[Saved data entries]
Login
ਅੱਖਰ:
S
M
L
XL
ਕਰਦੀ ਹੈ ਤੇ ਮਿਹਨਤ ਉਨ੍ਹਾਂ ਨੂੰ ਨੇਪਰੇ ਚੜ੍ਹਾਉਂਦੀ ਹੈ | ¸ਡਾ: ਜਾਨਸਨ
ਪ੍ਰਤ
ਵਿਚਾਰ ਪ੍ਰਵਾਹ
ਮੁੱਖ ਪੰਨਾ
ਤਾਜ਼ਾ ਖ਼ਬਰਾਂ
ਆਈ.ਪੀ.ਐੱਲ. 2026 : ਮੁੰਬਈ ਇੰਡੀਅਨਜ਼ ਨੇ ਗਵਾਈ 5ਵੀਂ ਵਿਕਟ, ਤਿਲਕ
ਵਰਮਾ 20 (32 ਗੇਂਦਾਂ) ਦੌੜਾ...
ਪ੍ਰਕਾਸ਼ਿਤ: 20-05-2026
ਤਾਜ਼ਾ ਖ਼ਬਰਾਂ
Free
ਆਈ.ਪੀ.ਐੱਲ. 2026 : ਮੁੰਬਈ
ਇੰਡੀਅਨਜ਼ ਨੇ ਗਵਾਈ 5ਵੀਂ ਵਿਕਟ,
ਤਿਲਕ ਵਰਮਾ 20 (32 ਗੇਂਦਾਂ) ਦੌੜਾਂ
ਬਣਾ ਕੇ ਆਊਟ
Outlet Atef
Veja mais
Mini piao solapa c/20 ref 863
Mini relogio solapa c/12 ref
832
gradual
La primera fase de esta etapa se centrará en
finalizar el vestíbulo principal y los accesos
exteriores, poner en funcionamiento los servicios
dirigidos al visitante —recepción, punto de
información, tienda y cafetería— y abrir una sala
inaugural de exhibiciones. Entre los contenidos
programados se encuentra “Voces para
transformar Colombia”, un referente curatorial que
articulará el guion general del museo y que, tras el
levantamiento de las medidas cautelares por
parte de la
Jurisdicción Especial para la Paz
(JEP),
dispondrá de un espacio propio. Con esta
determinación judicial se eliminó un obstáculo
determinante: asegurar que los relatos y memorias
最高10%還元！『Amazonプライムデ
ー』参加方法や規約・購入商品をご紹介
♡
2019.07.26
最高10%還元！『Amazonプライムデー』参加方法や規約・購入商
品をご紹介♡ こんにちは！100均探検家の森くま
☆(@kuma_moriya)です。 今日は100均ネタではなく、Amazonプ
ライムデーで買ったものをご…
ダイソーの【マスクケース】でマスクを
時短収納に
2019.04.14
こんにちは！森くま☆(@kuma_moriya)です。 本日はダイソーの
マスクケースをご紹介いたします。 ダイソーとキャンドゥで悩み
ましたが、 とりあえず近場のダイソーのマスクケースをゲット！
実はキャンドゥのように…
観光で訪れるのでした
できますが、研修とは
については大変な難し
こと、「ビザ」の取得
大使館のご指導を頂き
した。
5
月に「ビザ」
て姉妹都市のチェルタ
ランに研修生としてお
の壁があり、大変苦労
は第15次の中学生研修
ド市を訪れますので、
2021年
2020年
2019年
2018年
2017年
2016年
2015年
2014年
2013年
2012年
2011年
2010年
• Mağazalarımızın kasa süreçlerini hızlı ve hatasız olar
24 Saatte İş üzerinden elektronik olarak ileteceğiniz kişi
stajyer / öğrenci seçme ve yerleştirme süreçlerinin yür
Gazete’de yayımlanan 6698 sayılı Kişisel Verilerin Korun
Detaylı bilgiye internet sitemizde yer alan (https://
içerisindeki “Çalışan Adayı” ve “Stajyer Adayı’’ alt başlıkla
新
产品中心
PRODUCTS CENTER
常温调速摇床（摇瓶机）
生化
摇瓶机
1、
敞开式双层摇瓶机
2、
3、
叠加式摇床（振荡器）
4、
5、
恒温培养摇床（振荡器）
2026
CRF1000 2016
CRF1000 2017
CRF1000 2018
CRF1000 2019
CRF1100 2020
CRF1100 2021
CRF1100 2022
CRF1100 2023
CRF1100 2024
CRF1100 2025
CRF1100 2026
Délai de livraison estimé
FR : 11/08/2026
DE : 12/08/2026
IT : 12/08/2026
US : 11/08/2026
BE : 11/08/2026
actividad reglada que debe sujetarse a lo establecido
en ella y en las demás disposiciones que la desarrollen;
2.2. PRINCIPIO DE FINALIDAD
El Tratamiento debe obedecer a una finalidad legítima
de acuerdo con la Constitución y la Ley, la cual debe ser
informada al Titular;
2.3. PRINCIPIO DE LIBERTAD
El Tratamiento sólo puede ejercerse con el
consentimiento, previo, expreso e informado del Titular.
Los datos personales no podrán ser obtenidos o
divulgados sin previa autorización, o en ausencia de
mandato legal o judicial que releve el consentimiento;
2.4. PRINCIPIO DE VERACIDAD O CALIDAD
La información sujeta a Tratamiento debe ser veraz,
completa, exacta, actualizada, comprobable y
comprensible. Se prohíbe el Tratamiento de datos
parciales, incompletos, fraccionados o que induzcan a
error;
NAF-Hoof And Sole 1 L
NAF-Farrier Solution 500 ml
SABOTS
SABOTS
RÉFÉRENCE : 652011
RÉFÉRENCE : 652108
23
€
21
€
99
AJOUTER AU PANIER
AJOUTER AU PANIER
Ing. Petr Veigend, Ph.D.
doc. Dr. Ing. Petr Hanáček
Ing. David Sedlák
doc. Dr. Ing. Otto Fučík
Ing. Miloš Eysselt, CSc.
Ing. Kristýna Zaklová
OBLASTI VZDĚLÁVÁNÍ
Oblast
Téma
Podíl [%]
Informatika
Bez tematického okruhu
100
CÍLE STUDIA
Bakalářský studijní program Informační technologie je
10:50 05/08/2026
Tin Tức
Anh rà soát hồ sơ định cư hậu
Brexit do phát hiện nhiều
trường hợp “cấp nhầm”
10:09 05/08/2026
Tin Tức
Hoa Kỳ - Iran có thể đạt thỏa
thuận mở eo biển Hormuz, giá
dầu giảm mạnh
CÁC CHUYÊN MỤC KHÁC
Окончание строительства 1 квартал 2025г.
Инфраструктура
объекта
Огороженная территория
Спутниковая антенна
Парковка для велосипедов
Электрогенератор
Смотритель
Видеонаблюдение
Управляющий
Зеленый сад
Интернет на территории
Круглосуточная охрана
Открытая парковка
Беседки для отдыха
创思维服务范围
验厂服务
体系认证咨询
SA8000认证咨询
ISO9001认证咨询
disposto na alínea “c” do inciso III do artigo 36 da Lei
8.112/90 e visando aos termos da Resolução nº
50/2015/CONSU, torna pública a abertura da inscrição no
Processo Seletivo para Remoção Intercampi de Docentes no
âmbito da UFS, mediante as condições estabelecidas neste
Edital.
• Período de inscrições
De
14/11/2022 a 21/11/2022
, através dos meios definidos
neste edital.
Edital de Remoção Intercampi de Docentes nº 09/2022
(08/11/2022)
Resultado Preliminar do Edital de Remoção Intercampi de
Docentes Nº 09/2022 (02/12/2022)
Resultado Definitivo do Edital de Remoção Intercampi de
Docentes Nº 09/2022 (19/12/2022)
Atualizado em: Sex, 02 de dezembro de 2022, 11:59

## Problem
Look through the entries above; find each line with the word "información" and copy it.

## Solution
información, tienda y cafetería— y abrir una sala
La información sujeta a Tratamiento debe ser veraz,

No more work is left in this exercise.